Let’s be honest upfront – it’s almost impossible to be completely objective when dealing with family and money. We love them and want to help them out if we can. The problem for some, myself included, is making sure that you’re actually helping them and not enabling them.

This post is mainly for those situations where you’re unsure if loaning or gifting them money is the right solution. For me personally, if my loved one is in a situation that they couldn’t really avoid, I’d help them out as best as I can.

Questions to Ask Before You Loan Money 

From my personal experience, I’ve had relatives hit with emergencies more than the typical person and have received calls asking for immediate help. One of the best places to start is with asking some questions and then paying attention to their response. You’re not trying to intimidate them or make them feel guilty, you’re trying to get to the truth of the matter.

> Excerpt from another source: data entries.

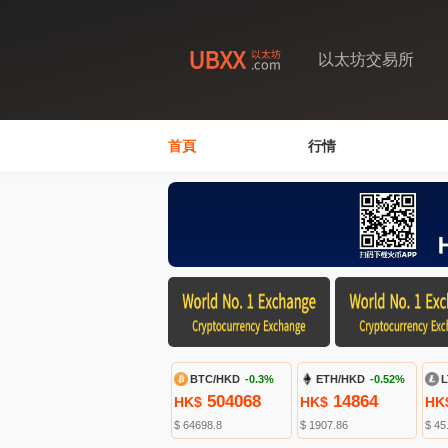
以太坊交易所
首頁
行情
BTC/HKD
-0.3%
ETH/HKD
-0.52%
L
504068
14864
HK$
HK$
HK
$ 64698.8
$ 1907.86
$ 45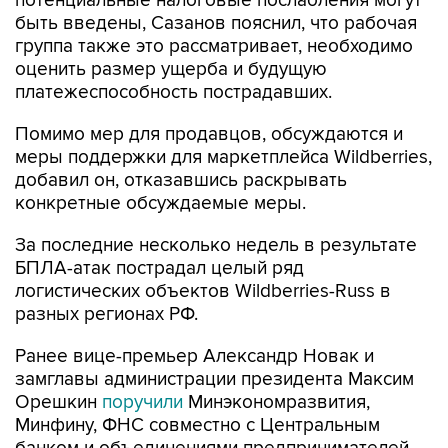
потенциальные налоговые послабления могут
быть введены, Сазанов пояснил, что рабочая
группа также это рассматривает, необходимо
оценить размер ущерба и будущую
платежеспособность пострадавших.
Помимо мер для продавцов, обсуждаются и
меры поддержки для маркетплейса Wildberries,
добавил он, отказавшись раскрывать
конкретные обсуждаемые меры.
За последние несколько недель в результате
БПЛА-атак пострадал целый ряд
логистических объектов Wildberries-Russ в
разных регионах РФ.
Ранее вице-премьер Александр Новак и
замглавы администрации президента Максим
Орешкин
поручили
Минэкономразвития,
Минфину, ФНС совместно с Центральным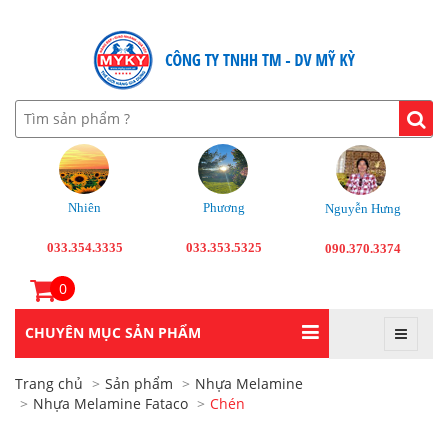
Nhiên
Phương
Nguyễn Hưng
033.354.3335
033.353.5325
090.370.3374
0
CHUYÊN MỤC SẢN PHẨM
Trang chủ
Sản phẩm
Nhựa Melamine
Nhựa Melamine Fataco
Chén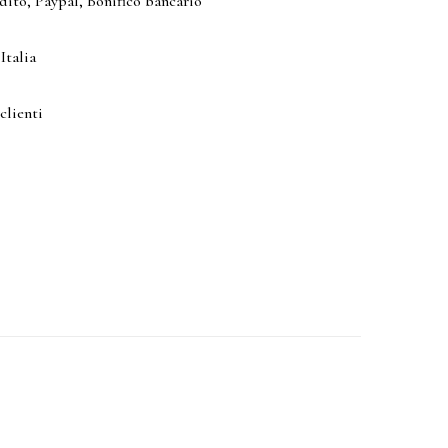
edito, Paypal, Bonifico bancario
Italia
clienti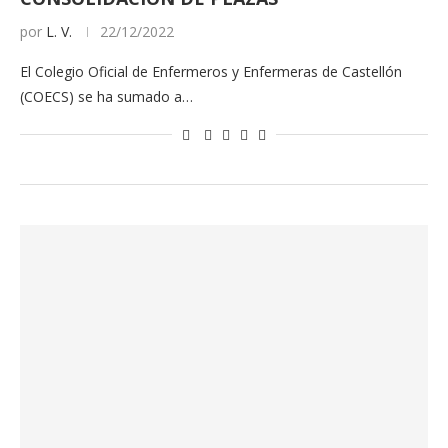
por
L. V.
22/12/2022
El Colegio Oficial de Enfermeros y Enfermeras de Castellón
(COECS) se ha sumado a…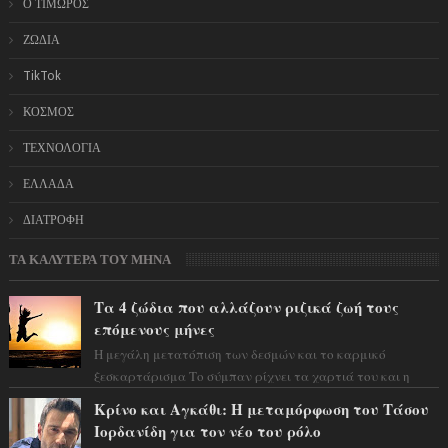
Ο ΤΙΜΩΡΟΣ
ΖΩΔΙΑ
TikTok
ΚΟΣΜΟΣ
ΤΕΧΝΟΛΟΓΙΑ
ΕΛΛΑΔΑ
ΔΙΑΤΡΟΦΗ
ΤΑ ΚΑΛΥΤΕΡΑ ΤΟΥ ΜΗΝΑ
Τα 4 ζώδια που αλλάζουν ριζικά ζωή τους
επόμενους μήνες
Η μεγάλη μετατόπιση των δεσμών και το καρμικό
ξεσκαρτάρισμα Το σύμπαν ρίχνει τα χαρτιά του και η
αστρολόγος Έλενορ προειδοποιεί: οι σελην...
Κρίνο και Αγκάθι: Η μεταμόρφωση του Τάσου
Ιορδανίδη για τον νέο του ρόλο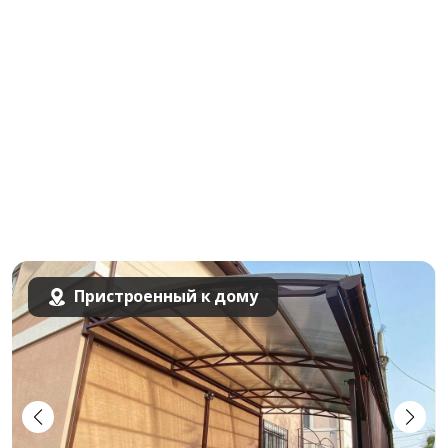
Пристроенный к дому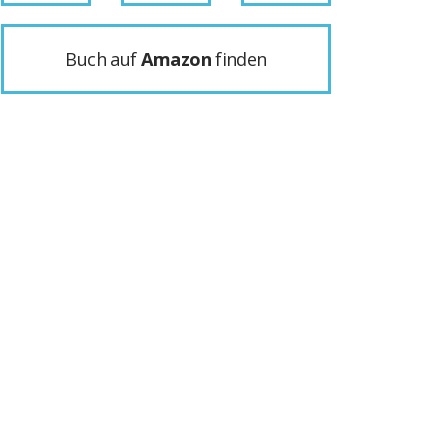
Buch auf
Amazon
finden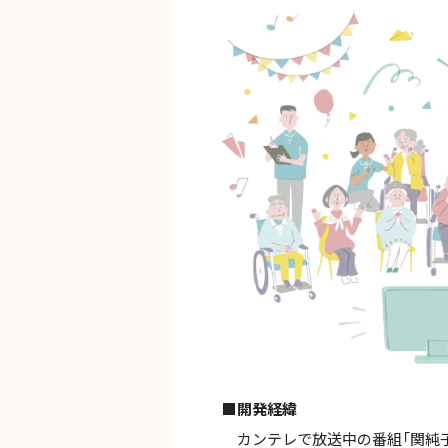
■開発経緯
カンテレで放送中の番組「関純子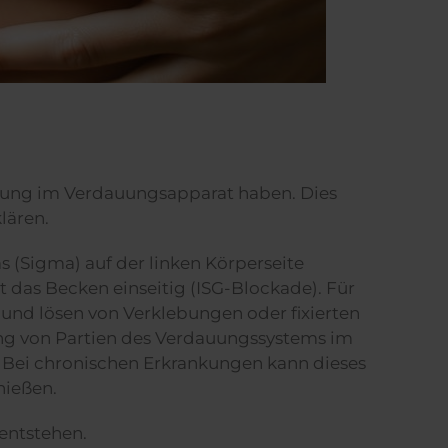
rung im Verdauungsapparat haben. Dies
lären.
 (Sigma) auf der linken Körperseite
it das Becken einseitig (ISG-Blockade). Für
und lösen von Verklebungen oder fixierten
ung von Partien des Verdauungssystems im
Bei chronischen Erkrankungen kann dieses
enießen.
entstehen.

  • What exactly happened? Start at the beginning and ask then when and how they
  • How do they need and why? If they can’t give you an exact number and explanation, you may want them to call you back when they do. You want to encourage them to see if they can find a frugal solution out of this.
  • What’s the plan to pay me back? I know, it’s tough to ask that, but it’s necessary. Why should you do all the heavy lifting? Instead have them take ownership of their problems.

If you feel bad about asking so many questions, just remember that if they went to a bank to get a loan, they would get a lot more questions and they would probably more financially invasive.

Now it’s time to ask yourself a few questions to help you decide what the next step should be for you.

  • Can you really afford to help them? Be honest with yourself. Do you have the money to help them without hurting yourself? You may have some savings tucked away, but can you afford never seeing that money again?
  • Do you feel like you’re being pressured and/or guilted into loaning money? The request for a rapid response has thrown me off before, but now I ask them to let me review my finances first before committing to anything.  I need time to look at the situation and then I can decide what I’d feel comfortable doing.
  • If you’re married, how does your spouse feel? If you’re a parent, how will this affect them? You have to balance your responsibilities with this request.

The final decision is up to you and having as much information as possible can help you be more objective.

Thoughts on Loaning to Loved Ones

I hope these guidelines can help you balance taking care of family and friends without putting your own finances at risk. Don’t stress if you still feel bad and loan out the money. I break my own rules at times. The main point is that you don’t hurt yourself while helping others.